**Try it:**
An exact restatement of all the data is required, with the pictures left out.
------
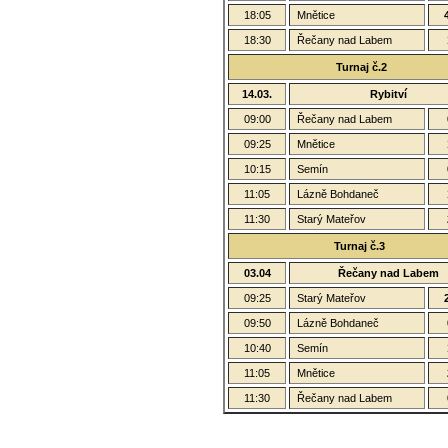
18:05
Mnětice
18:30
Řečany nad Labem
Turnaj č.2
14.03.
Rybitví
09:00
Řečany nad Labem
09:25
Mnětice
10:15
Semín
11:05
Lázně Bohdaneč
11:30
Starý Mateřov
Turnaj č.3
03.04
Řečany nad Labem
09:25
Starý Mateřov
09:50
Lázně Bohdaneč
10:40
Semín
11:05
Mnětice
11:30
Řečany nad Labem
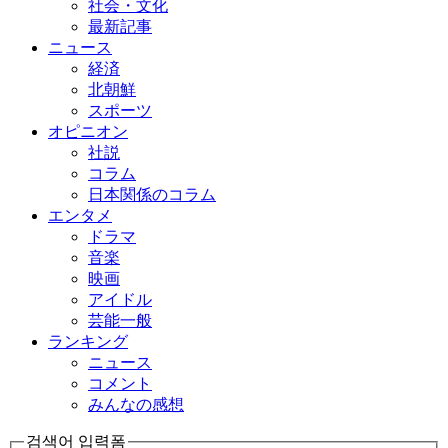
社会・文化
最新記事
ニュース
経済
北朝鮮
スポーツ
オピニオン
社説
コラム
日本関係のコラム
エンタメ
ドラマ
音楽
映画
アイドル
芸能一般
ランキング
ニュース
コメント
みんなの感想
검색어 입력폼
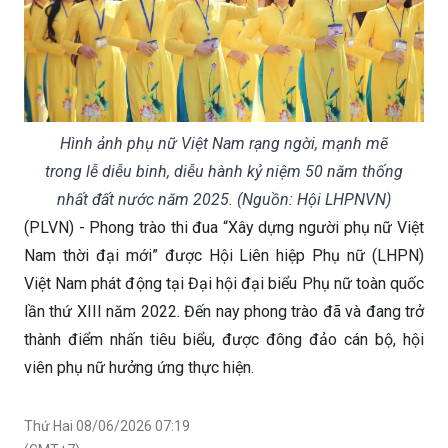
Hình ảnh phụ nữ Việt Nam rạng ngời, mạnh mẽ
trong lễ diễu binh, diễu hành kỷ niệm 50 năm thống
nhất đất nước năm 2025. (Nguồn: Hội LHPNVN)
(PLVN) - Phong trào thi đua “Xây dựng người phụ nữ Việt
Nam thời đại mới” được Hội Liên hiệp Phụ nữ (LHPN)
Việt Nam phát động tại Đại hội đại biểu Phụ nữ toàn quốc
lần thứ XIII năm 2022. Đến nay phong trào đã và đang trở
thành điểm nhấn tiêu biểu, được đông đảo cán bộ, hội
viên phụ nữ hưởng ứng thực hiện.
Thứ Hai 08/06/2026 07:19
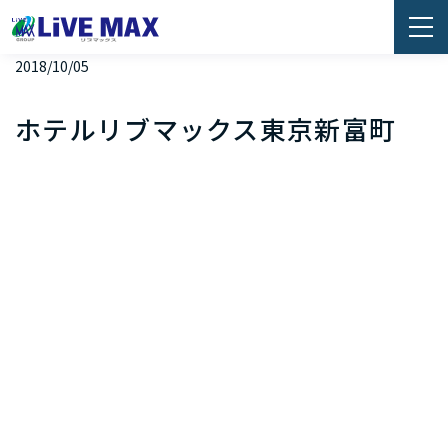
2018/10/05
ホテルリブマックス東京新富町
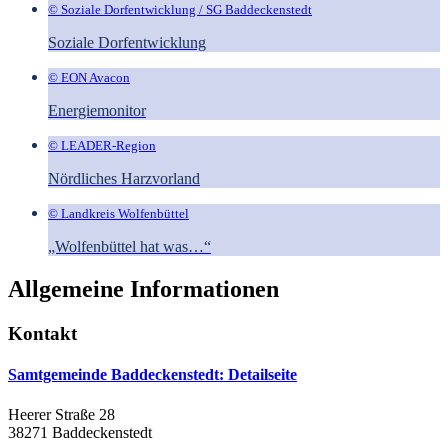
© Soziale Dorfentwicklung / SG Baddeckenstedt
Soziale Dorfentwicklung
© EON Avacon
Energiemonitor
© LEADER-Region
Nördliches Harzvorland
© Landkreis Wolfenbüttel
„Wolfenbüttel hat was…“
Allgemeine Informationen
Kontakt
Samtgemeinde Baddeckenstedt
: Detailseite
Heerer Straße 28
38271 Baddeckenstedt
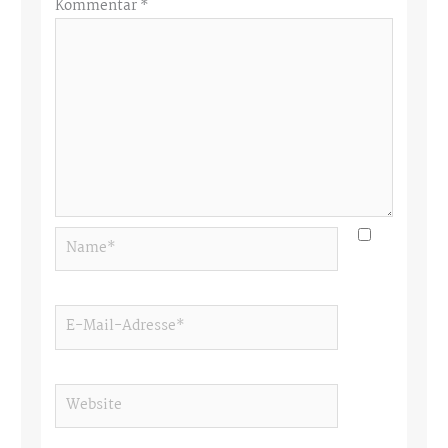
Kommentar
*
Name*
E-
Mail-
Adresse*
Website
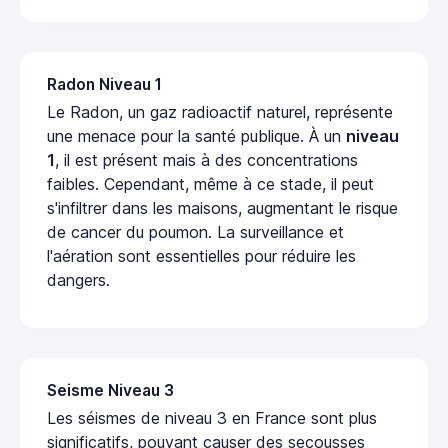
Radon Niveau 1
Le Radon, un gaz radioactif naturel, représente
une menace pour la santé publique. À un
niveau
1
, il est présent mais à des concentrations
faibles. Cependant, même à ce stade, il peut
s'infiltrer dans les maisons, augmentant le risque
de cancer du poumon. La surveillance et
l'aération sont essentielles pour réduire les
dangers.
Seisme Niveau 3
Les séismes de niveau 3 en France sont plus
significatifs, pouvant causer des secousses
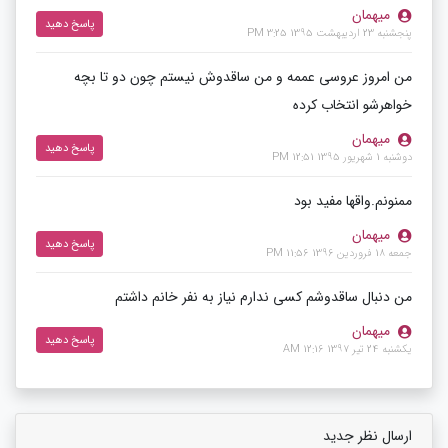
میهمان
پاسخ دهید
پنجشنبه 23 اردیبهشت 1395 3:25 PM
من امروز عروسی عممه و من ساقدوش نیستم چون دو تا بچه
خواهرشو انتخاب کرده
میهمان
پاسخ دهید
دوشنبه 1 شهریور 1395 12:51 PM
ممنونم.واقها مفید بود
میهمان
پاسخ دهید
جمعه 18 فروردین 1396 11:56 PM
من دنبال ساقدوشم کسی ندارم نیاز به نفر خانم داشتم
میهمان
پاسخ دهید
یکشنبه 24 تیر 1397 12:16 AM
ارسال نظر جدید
------
**Response area:**
18:05
Mnětice
18:30
Řečany nad Labem
Turnaj č.2
14.03.
Rybitví
09:00
Řečany nad Labem
09:25
Mnětice
10:15
Semín
11:05
Lázně Bohdaneč
11:30
Starý Mateřov
Turnaj č.3
03.04
Řečany nad Labem
09:25
Starý Mateřov
09:50
Lázně Bohdaneč
10:40
Semín
11:05
Mnětice
11:30
Řečany nad Labem
社会・文化
最新記事
ニュース
経済
北朝鮮
スポーツ
オピニオン
社説
コラム
日本関係のコラム
エンタメ
ドラマ
音楽
映画
アイドル
芸能一般
ランキング
ニュース
コメント
みんなの感想
검색어 입력폼
Hình ảnh phụ nữ Việt Nam rạng ngời, mạnh mẽ
trong lễ diễu binh, diễu hành kỷ niệm 50 năm thống
nhất đất nước năm 2025. (Nguồn: Hội LHPNVN)
(PLVN) - Phong trào thi đua “Xây dựng người phụ nữ Việt
Nam thời đại mới” được Hội Liên hiệp Phụ nữ (LHPN)
Việt Nam phát động tại Đại hội đại biểu Phụ nữ toàn quốc
lần thứ XIII năm 2022. Đến nay phong trào đã và đang trở
thành điểm nhấn tiêu biểu, được đông đảo cán bộ, hội
viên phụ nữ hưởng ứng thực hiện.
Thứ Hai 08/06/2026 07:19
2018/10/05
ホテルリブマックス東京新富町
© Soziale Dorfentwicklung / SG Baddeckenstedt
Soziale Dorfentwicklung
© EON Avacon
Energiemonitor
© LEADER-Region
Nördliches Harzvorland
© Landkreis Wolfenbüttel
„Wolfenbüttel hat was…“
Allgemeine Informationen
Kontakt
Samtgemeinde Baddeckenstedt
: Detailseite
Heerer Straße 28
38271 Baddeckenstedt
Kommentar
*
Name*
E-
Mail-
Adresse*
Website
Radon Niveau 1
Le Radon, un gaz radioactif naturel, représente
une menace pour la santé publique. À un
niveau
1
, il est présent mais à des concentrations
faibles. Cependant, même à ce stade, il peut
s'infiltrer dans les maisons, augmentant le risque
de cancer du poumon. La surveillance et
l'aération sont essentielles pour réduire les
dangers.
Seisme Niveau 3
Les séismes de niveau 3 en France sont plus
significatifs, pouvant causer des secousses
میهمان
پاسخ دهید
پنجشنبه 23 اردیبهشت 1395 3:25 PM
من امروز عروسی عممه و من ساقدوش نیستم چون دو تا بچه
خواهرشو انتخاب کرده
میهمان
پاسخ دهید
دوشنبه 1 شهریور 1395 12:51 PM
ممنونم.واقها مفید بود
میهمان
پاسخ دهید
جمعه 18 فروردین 1396 11:56 PM
من دنبال ساقدوشم کسی ندارم نیاز به نفر خانم داشتم
میهمان
پاسخ دهید
یکشنبه 24 تیر 1397 12:16 AM
ارسال نظر جدید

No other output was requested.